01:00.0 VGA compatible controller: Silicon Integrated Systems [SiS] 661/741/760/761 PCI/AGP VGA Display Adapter

Jakies pomysly  :Neutral:  ?

----------

## Zwierzak

Numerowanie eth zaczyna się od 0, a nie od 1

----------

## sick6oy

Tak, zaczyna sie od zera ale u mnie nr 0 podczas instalacji mialo wi-fi a zwykla sieciowka posiadala wlasnie nr 1. Internet podczas instalacji dzialal bez problemu.

----------

## Bialy

 *sick6oy wrote:*   

> Tak, zaczyna sie od zera ale u mnie nr 0 podczas instalacji mialo wi-fi a zwykla sieciowka posiadala wlasnie nr 1. Internet podczas instalacji dzialal bez problemu.

 

wifi mialo eth0 czy wifi0?

Pokaz iwconfig i ifconfig

----------

## sick6oy

Wifi mialo eth0 w net-setupie eht1 miala zwykla sieciowka. Nie mam niczego takiego jak iwconfig chyba ze gdzies jest ukryte a ja nie znam sciezki. 

Oto zawartosc ifconfiga :

lo        Link encap:Local Loopback  

          inet addr:127.0.0.1  Mask:255.0.0.0

          inet6 addr: ::1/128 Scope:Host

          UP LOOPBACK RUNNING  MTU:16436  Metric:1

          RX packets:0 errors:0 dropped:0 overruns:0 frame:0

          TX packets:0 errors:0 dropped:0 overruns:0 carrier:0

          collisions:0 txqueuelen:0 

          RX bytes:0 (0.0 b)  TX bytes:0 (0.0 b)

----------

## Bialy

iwconfig to polecenie.

----------

## sick6oy

No tak tez myslalem ale nie dziala, jakby go nie bylo.

----------

## Bialy

Sprobuj zmienic nazwe z eth1 na eth0 w /etc/init.d

----------

## sick6oy

Oto zawartosc katalogu /etc/init.d

bootmisc

checkfs

checkroot

clock

consolefont

crypto-loop

depscan.sh

functions.sh

gpm

halt.sh

hdparm

hostname

initd.txt

keymaps

local

localmount

modules

net.eth0

net.eth1

net.lo

netmount

nscd

numlock

reboot.sh

rmnologin

rsyncd

runscript.sh

shutdown.sh

sshd

syslog-ng

urandom

vixie-cron

----------

## SlashBeast

Udev może zmieniać sieciówkę z eth0 na eth1, jak pozbyłem się pseudo sieci realteka to forcedeth zawsze występował jako eth1, dopiero jak w /etc/udev zmieniłem by nie zmieniało nazwy to przeszło. ifconfig -a wyświetli wszystkie sieci jakie masz.

----------

## sick6oy

Witaj SlashBeast  :Smile: 

Oto zawartosc ifconfiga z parametrem a :

lo        Link encap:Local Loopback  

          inet addr:127.0.0.1  Mask:255.0.0.0

          inet6 addr: ::1/128 Scope:Host

          UP LOOPBACK RUNNING  MTU:16436  Metric:1

          RX packets:0 errors:0 dropped:0 overruns:0 frame:0

          TX packets:0 errors:0 dropped:0 overruns:0 carrier:0

          collisions:0 txqueuelen:0 

          RX bytes:0 (0.0 b)  TX bytes:0 (0.0 b)

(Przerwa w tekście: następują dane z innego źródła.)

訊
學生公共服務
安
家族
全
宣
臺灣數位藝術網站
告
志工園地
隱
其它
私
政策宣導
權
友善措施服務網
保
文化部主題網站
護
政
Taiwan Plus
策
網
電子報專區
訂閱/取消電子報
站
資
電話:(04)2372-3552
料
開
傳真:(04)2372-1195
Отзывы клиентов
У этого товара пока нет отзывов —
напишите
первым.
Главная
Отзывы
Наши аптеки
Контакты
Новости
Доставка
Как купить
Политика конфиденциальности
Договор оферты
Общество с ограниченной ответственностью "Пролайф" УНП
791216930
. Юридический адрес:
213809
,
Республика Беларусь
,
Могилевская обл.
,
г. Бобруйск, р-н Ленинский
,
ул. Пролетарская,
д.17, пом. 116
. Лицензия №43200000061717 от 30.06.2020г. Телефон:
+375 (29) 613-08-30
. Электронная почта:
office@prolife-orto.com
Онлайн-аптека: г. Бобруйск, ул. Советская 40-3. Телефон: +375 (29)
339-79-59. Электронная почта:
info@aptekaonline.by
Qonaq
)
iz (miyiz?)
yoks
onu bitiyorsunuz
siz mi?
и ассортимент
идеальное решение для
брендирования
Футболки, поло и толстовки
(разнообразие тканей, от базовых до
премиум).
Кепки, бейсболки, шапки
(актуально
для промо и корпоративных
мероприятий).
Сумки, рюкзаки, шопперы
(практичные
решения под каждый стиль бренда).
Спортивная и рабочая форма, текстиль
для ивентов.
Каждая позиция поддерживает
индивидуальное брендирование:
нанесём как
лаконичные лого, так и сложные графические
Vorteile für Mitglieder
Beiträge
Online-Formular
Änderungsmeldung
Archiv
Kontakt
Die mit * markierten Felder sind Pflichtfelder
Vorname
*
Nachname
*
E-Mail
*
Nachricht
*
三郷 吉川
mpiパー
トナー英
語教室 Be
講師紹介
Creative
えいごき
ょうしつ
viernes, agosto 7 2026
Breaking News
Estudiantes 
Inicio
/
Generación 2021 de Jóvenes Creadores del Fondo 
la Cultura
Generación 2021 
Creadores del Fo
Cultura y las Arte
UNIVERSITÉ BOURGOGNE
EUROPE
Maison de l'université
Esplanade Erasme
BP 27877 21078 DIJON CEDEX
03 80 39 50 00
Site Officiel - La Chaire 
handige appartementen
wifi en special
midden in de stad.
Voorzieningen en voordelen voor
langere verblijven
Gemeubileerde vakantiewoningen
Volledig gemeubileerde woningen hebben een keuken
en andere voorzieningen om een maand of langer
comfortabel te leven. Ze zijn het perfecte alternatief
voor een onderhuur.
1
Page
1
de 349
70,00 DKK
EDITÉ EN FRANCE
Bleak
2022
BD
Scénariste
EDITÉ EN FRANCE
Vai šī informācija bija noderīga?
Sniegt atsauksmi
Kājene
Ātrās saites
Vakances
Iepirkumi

sit0      Link encap:IPv6-in-IPv4  

          NOARP  MTU:1480  Metric:1

          RX packets:0 errors:0 dropped:0 overruns:0 frame:0

          TX packets:0 errors:0 dropped:0 overruns:0 carrier:0

          collisions:0 txqueuelen:0 

          RX bytes:0 (0.0 b)  TX bytes:0 (0.0 b)

----------

## SlashBeast

Wkompiluj w kernel SiS 900/7016 PCI Fast Ethernet Adapter support i SiS190/SiS191 gigabit ethernet support.

----------

## sick6oy

Ok. Dzieki to bylo to, brakowalo SiSa w jadrze  :Smile: 

----------